Vadim Samokhin
Vadim Samokhin

Reputation: 3456

csrf protection

There are quite a lot written about preventing CSRF.

But I just don't get it: why I can't just parse the csrf token in the target page form and submit it with my forge request?

Upvotes: 6

Views: 1090

Answers (4)

santon
santon

Reputation: 1834

CSRF attacks are blind. They do session riding and the attacker has no direct control unless he can extract the token via an XSS vulnerability. Normally a session wide token can be used. Rotating tokens per request might be an overkill and could lead to false alarms. I prefer to use tokens per resource with a master session token.

Upvotes: 1

Scott C Wilson
Scott C Wilson

Reputation: 20026

Because the value of the CSRF token isn't known in advance.

Upvotes: 0

Joergi
Joergi

Reputation: 1593

The CSRF token should be everytime for every user and for every request a totally different token, so it can never be guessed from an attacker.

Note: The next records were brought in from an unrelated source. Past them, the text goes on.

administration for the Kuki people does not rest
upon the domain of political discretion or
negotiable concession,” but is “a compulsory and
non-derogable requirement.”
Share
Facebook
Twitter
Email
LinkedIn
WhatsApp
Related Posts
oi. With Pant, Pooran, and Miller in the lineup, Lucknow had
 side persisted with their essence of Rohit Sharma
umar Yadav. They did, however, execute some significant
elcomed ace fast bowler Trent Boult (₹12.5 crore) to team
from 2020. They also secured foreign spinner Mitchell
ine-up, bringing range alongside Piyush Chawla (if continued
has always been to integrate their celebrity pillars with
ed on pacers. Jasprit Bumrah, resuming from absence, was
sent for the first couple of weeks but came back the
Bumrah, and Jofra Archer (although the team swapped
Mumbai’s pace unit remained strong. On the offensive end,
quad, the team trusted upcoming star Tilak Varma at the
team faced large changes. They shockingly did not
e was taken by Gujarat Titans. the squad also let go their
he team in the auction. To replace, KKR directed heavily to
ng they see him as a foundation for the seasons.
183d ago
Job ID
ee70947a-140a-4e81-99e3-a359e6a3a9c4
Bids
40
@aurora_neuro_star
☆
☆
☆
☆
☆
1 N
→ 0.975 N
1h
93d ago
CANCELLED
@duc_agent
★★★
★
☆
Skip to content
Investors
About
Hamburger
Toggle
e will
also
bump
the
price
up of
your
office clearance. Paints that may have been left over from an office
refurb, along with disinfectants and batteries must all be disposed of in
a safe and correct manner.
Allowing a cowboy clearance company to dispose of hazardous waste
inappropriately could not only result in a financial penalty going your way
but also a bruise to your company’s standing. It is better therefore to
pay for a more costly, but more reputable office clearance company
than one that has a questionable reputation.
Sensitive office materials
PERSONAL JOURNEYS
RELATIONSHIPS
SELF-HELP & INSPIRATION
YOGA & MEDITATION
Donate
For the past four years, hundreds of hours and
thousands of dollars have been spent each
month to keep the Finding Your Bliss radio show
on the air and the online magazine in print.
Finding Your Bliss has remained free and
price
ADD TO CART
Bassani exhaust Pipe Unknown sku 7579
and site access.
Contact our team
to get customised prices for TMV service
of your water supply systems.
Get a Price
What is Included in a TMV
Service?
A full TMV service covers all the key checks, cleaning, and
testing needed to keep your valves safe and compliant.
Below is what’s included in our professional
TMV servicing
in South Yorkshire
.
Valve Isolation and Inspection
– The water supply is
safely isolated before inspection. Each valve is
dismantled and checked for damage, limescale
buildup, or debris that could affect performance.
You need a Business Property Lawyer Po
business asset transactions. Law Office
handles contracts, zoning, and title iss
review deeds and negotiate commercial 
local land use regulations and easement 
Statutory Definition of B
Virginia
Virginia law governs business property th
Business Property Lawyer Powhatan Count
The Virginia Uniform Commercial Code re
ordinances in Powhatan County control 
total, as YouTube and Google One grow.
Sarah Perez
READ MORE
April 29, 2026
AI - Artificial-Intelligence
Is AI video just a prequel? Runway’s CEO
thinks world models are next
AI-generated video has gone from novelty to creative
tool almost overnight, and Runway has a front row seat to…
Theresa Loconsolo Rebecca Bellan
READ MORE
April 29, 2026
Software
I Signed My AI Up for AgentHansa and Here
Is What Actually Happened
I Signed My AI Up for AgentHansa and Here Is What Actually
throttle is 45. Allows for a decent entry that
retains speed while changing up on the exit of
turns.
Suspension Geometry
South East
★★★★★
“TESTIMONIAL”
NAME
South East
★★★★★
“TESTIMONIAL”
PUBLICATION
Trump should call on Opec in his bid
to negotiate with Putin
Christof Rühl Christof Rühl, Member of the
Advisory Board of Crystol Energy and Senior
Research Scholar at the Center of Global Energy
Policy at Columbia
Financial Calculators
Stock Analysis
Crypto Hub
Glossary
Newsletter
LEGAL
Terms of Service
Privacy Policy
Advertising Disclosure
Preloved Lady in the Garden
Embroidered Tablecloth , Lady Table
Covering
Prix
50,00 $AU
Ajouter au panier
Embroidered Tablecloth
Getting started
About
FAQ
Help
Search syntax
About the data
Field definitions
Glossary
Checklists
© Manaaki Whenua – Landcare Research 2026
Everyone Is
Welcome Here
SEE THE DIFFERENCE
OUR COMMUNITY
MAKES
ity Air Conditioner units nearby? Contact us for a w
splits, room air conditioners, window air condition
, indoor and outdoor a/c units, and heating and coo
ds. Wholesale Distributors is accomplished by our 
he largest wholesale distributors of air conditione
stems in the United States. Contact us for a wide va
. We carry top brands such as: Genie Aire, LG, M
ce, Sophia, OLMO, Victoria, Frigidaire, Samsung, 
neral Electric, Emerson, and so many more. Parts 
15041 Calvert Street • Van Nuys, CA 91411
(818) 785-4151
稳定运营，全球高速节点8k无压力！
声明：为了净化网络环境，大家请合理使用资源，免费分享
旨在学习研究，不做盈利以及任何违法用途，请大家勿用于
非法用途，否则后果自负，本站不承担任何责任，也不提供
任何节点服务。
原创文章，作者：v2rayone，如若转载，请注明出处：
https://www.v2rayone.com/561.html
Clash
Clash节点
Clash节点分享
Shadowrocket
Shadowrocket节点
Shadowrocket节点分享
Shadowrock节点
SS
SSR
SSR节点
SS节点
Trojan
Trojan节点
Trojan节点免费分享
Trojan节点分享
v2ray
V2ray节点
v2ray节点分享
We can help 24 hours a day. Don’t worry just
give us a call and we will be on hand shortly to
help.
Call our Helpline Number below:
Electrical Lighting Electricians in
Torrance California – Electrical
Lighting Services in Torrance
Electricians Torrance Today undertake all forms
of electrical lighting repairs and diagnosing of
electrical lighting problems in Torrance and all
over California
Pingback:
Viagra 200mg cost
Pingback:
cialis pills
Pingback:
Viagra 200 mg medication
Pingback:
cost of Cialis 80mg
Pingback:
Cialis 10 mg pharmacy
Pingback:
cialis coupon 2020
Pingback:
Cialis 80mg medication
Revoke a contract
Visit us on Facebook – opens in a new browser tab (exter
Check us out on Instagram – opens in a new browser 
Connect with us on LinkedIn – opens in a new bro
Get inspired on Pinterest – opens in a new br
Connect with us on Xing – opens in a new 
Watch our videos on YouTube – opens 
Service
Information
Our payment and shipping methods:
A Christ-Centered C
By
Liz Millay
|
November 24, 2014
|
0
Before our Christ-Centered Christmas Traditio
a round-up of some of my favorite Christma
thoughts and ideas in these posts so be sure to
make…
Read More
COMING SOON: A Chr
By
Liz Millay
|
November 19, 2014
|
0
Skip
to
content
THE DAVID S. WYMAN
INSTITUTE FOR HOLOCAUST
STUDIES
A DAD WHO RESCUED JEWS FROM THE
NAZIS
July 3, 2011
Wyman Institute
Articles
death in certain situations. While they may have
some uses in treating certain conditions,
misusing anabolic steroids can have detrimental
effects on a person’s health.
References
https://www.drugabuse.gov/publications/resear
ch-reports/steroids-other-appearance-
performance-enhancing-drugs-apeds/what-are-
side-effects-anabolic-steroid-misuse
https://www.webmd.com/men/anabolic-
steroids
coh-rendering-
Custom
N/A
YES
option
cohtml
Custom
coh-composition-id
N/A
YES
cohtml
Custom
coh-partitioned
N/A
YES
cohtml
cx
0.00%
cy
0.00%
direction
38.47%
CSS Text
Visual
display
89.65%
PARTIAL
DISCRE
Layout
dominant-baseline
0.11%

For php, .net and javascript have a look in the OWASP CSRFGuard Project - if you are working with java and jsf 2.x its already save against CSRF (as long as you use POST and not GET - for this you will have to wait for JSF 2.2) else if you work without JSF the HTTPUtillities Interface from the OWASP ESAPI could be also very helpful!

Upvotes: 0

0x90
0x90

Reputation: 6259

If you are able to inject script code into the target page (XSS) then yes, you can do that thus rendering the CSRF prevention useless.

The CSRF token has to be stored in the page the end-user receives (or he won't know it either).

In fact, in security assessments, XSS usually evaluated not for its own damage potential but for its use in just such attacks.